4. Ceza Dairesi 2014/35866 E. , 2014/36536 K.
Tehdit suçundan suça sürüklenen çocuk ... hakkında yapılan yargılama sonunda, suça sürüklenen çocuğun mahkumiyetine dair ...3. Çocuk Mahkemesi'nce verilen 21.02.2012 tarih ve 2010/778 Esas 2012/78 Karar sayılı hükmün suça sürüklenen çocuk müdafii tarafından temyizi üzerine,
Dairemizin 18.06.2014 gün ve 2014/1512 Esas 2014/22371 Karar sayılı kararıyla;
'Yerel Mahkemece verilen hüküm temyiz edilmekle, başvurunun süresi ve kararın niteliği ile suç tarihine göre dosya görüşüldü:
Temyiz isteğinin reddi nedenleri bulunmadığından işin esasına geçildi.

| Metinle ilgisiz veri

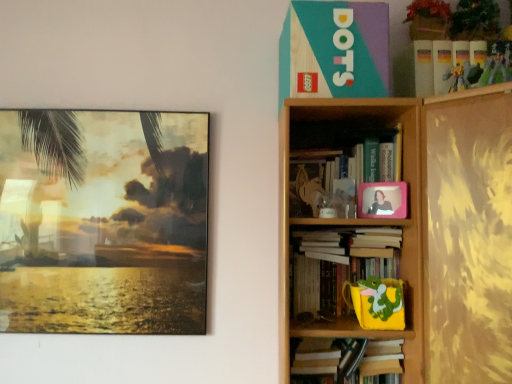 The image size is (512, 384). Identify the location of free space above pink plastic frame at upper right, the 3th book when ordered from bottom to top (from a real-world perspective). (341, 135). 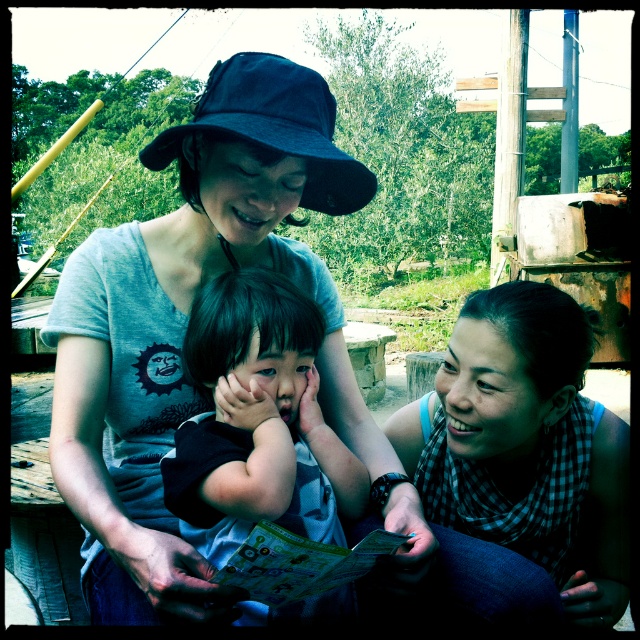 You are a photographer trying to capture a closeup of the matte gray shirt at center and the black matte baby at center. Which one should you focus on first to ensure it appears sharp in the photo?

The matte gray shirt at center is closer to the viewer than the black matte baby at center, so you should focus on the matte gray shirt at center first to ensure it appears sharp.

You are designing a gift box for a baby shower. The box has a width of 20 cm. The black matte baby at center and dark blue fabric baseball hat at upper center are both potential items to include. Based on their sizes, which item would fit better in the box?

The black matte baby at center has a lesser width compared to the dark blue fabric baseball hat at upper center, so the black matte baby at center would fit better in the 20 cm wide gift box. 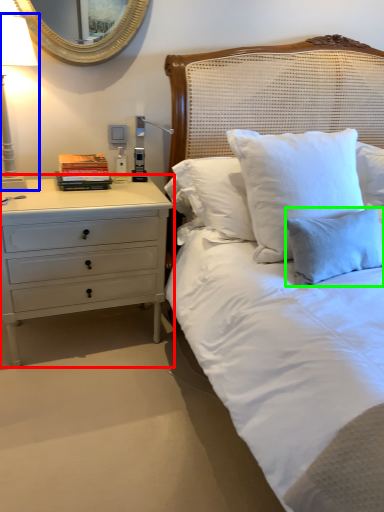 Question: Which object is positioned closest to chest of drawers (highlighted by a red box)? Select from bedside lamp (highlighted by a blue box) and pillow (highlighted by a green box).

Choices:
 (A) bedside lamp
 (B) pillow

Answer: (A) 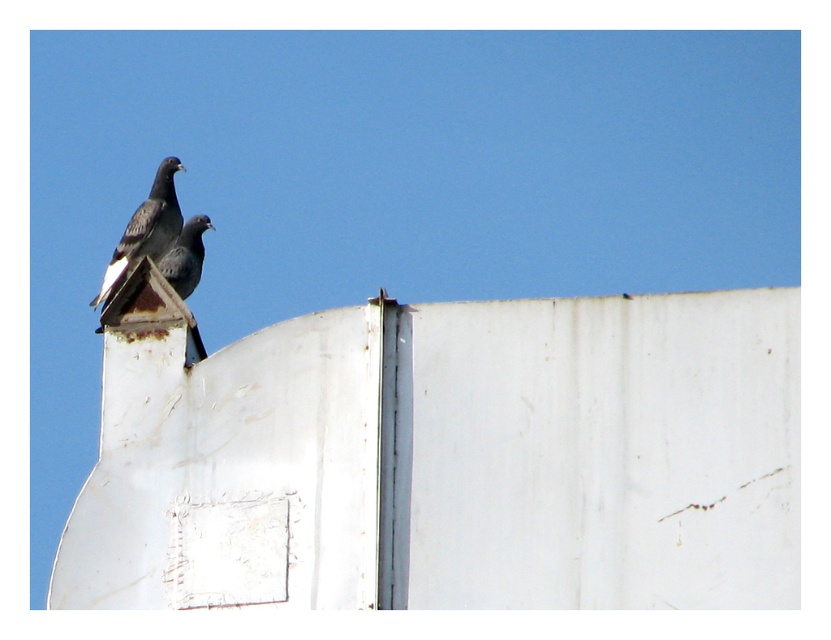 Is dark gray matte pigeon at upper left bigger than matte black pigeon at center?

Indeed, dark gray matte pigeon at upper left has a larger size compared to matte black pigeon at center.

What do you see at coordinates (145, 230) in the screenshot?
I see `dark gray matte pigeon at upper left` at bounding box center [145, 230].

Which is in front, point (140, 234) or point (176, 269)?

Point (176, 269) is more forward.

Where is `dark gray matte pigeon at upper left`? This screenshot has height=640, width=831. dark gray matte pigeon at upper left is located at coordinates (145, 230). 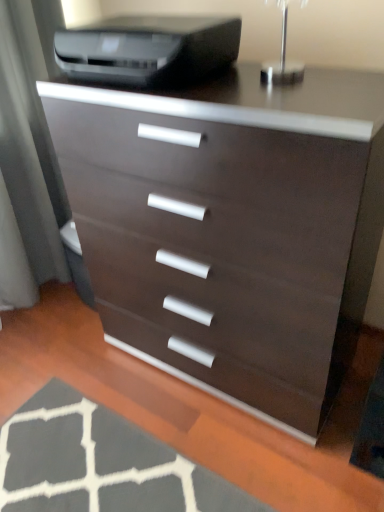 In order to click on vacant space in front of matte gray screen door at left in this screenshot , I will do `click(51, 326)`. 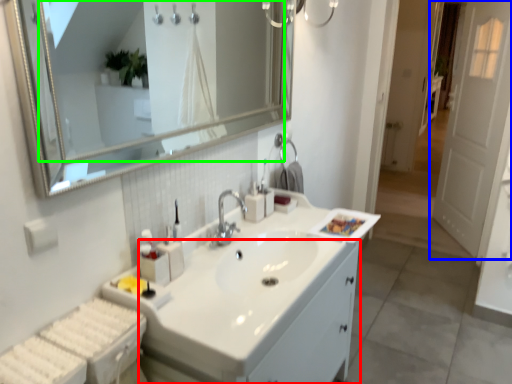 Question: Which is farther away from bathroom cabinet (highlighted by a red box)? door (highlighted by a blue box) or mirror (highlighted by a green box)?

Choices:
 (A) door
 (B) mirror

Answer: (B) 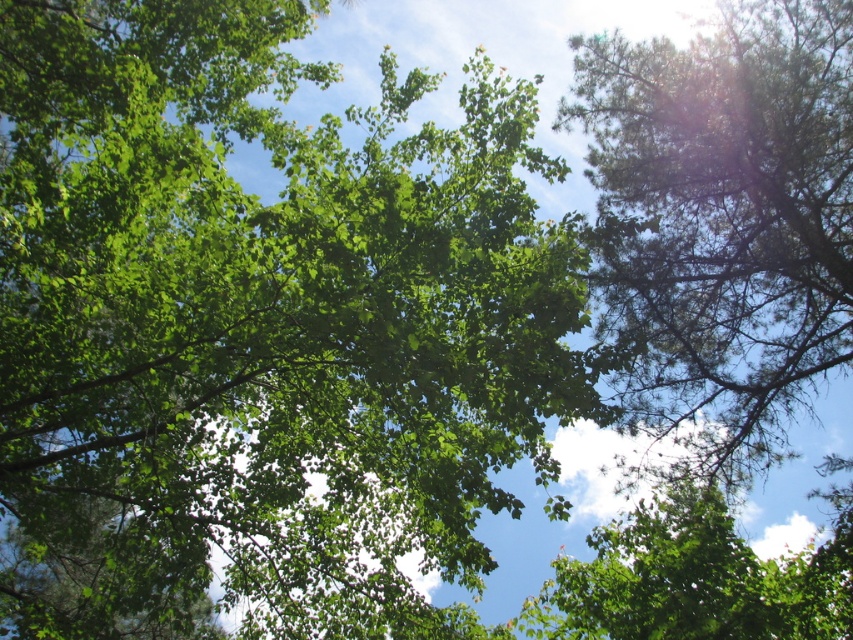 Question: Which point is closer to the camera?

Choices:
 (A) (688, 518)
 (B) (630, 124)
 (C) (395, 397)

Answer: (C)

Question: Which point is closer to the camera?

Choices:
 (A) click(x=106, y=630)
 (B) click(x=776, y=579)

Answer: (A)

Question: Which of the following is the closest to the observer?

Choices:
 (A) (807, 598)
 (B) (317, 500)
 (C) (701, 208)

Answer: (A)

Question: Is green needle-like at right wider than green leafy tree at upper center?

Choices:
 (A) yes
 (B) no

Answer: (B)

Question: Is the position of green leafy tree at center more distant than that of green leafy tree at upper center?

Choices:
 (A) yes
 (B) no

Answer: (B)

Question: Can you confirm if green leafy tree at center is positioned below green leafy tree at upper center?

Choices:
 (A) yes
 (B) no

Answer: (B) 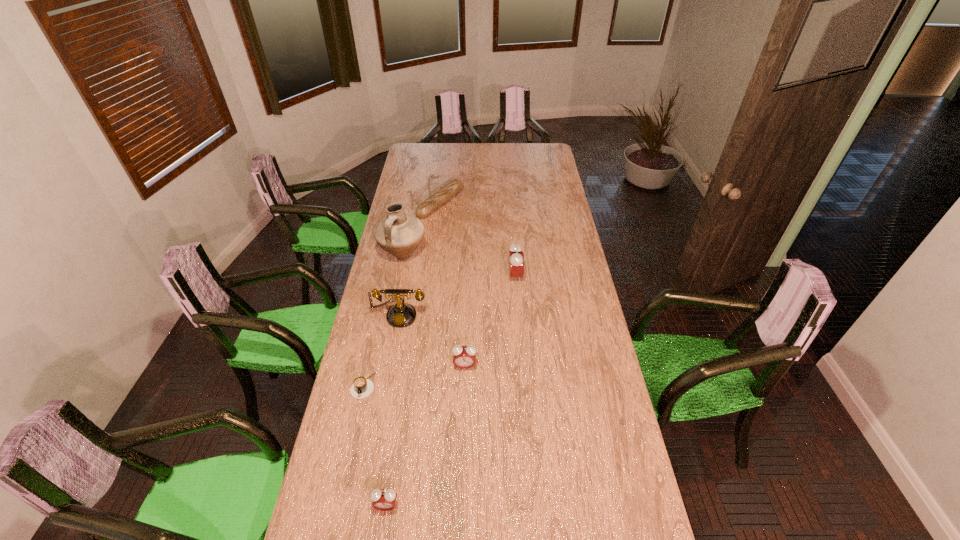 Identify the location of telephone located in the left edge section of the desktop. This screenshot has width=960, height=540. (400, 315).

Identify the location of cappuccino situated at the left edge. This screenshot has height=540, width=960. (362, 387).

In order to click on baguet located at the left edge in this screenshot , I will do `click(433, 202)`.

The height and width of the screenshot is (540, 960). What are the coordinates of `vacant space at the far edge` in the screenshot? It's located at (455, 153).

You are a GUI agent. You are given a task and a screenshot of the screen. Output one action in this format:
    pyautogui.click(x=<x>, y=<y>)
    Task: Click on the vacant space at the near edge of the desktop
    This screenshot has width=960, height=540.
    Given the screenshot: What is the action you would take?
    [x=398, y=494]

Identify the location of free spot at the left edge of the desktop. Image resolution: width=960 pixels, height=540 pixels. (371, 449).

Find the location of a particular element. blank space at the right edge of the desktop is located at coordinates (552, 260).

In the image, there is a desktop. What are the coordinates of `vacant space at the far right corner` in the screenshot? It's located at (531, 143).

Image resolution: width=960 pixels, height=540 pixels. I want to click on free space that is in between the pitcher and the second farthest alarm clock, so click(x=434, y=311).

You are a GUI agent. You are given a task and a screenshot of the screen. Output one action in this format:
    pyautogui.click(x=<x>, y=<y>)
    Task: Click on the free spot between the second nearest alarm clock and the nearest object
    The image size is (960, 540).
    Given the screenshot: What is the action you would take?
    pyautogui.click(x=425, y=436) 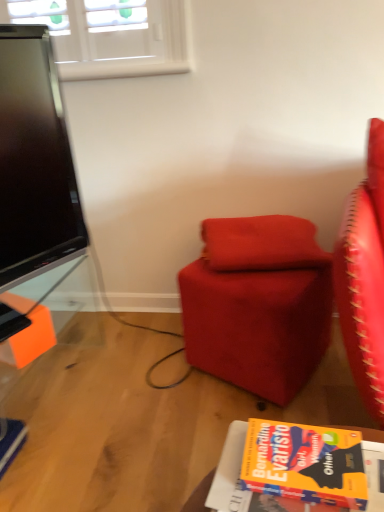 Question: Choose the correct answer: Is velvet red pillow at center inside suede-like red ottoman at center or outside it?

Choices:
 (A) inside
 (B) outside

Answer: (B)

Question: Is velvet red pillow at center in front of or behind suede-like red ottoman at center in the image?

Choices:
 (A) behind
 (B) front

Answer: (A)

Question: Which of these objects is positioned closest to the orange matte book at lower right?

Choices:
 (A) velvet red pillow at center
 (B) suede-like red ottoman at center

Answer: (B)

Question: Which is farther from the suede-like red ottoman at center?

Choices:
 (A) velvet red pillow at center
 (B) orange matte book at lower right

Answer: (B) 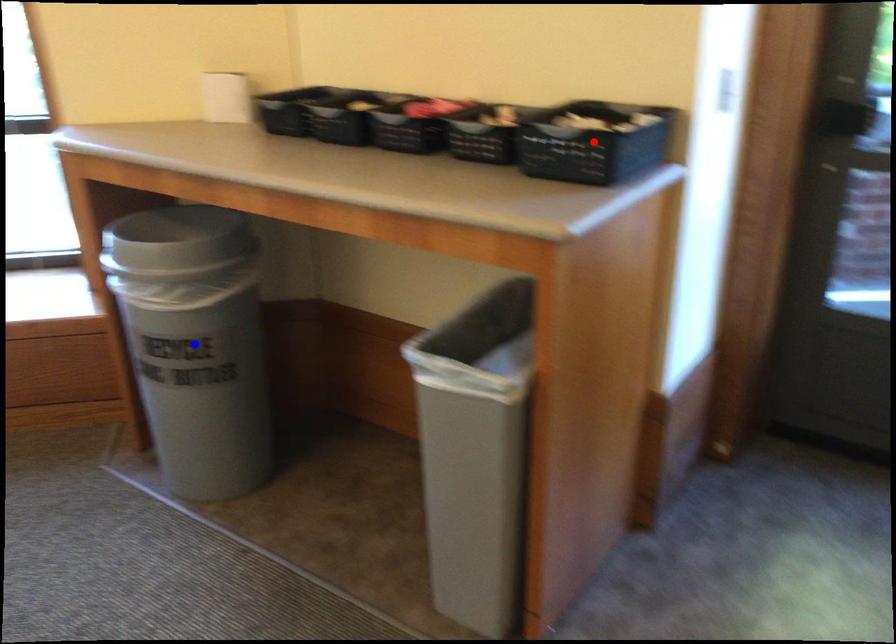 Question: Two points are marked on the image. Which point is closer to the camera?

Choices:
 (A) Blue point is closer.
 (B) Red point is closer.

Answer: (B)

Vicdani kanının oluştuğu duruşma sürecini yansıtan tutanaklar belgeler ve gerekçe içeriğine göre yapılan incelemede başkaca nedenler yerinde görülmemiştir.
Ancak;
1-)TCK'nın 61. maddesindeki ölçütler ve aynı Kanunun 3. maddesindeki 'fiilin ağırlığıyla orantılı ceza verilmesi ilkesi' çerçevesinde somut olay açıkça irdelenerek temel cezanın saptanması gerektiği gözetilmeden, kanun maddesindeki soyut ifadelerin tekrarından ibaret yetersiz gerekçeyle, suça sürüklenen çocuk hakkında alt sınırın üzerinde ceza tayini,
2-)Suça sürüklenen çocuğun iddianameye konu 5 adet mesajı 20.35 ila 20.59 saatleri arasında, 24 dakikalık bir sürede gönderdiğinin anlaşılmasına ve eylemler arasında, değişik zamanlarda bir kişiye karşı aynı suçun birden fazla işlenmesi durumunu doğuracak bir kesinti mevcut olmamasına karşın, TCK'nın 43. maddesinin uygulanması,
Kanuna aykırı ve suça sürüklenen çocuk ... müdafiinin temyiz nedenleri yerinde görüldüğünden tebliğnamedeki onama düşüncesinin reddiyle HÜKMÜN BOZULMASINA' karar verilmiştir.
I- İTİRAZ NEDENLERİ
Yargıtay Cumhuriyet Başsavcılığının 19/07/2014 tarih ve 2012/136504 sayılı yazısı ile;
'İtiraz konusu birinci uyuşmazlık; suça sürüklenen çocuk hakkında tehdit suçundan verilen temel cezanın alt sınırdan uzaklaşılarak teşdiden hükmedilmesi ve TCK'nın 61. maddesinde öngörülen ölçütlere göre maddi olay irdelenip TCK'nın 3. maddesi kapsamında, fiilin ağırlığıyla ilgili orantılı ceza verilip verilmediğine ilişkin olup,
Diğer uyuşmazlık, sanığın eyleminin aynı kasıt altında birden fazla işlenip işlenmediği ve sanığın eyleminin zincirleme suçu oluşturup oluşturmadığına ilişkindir.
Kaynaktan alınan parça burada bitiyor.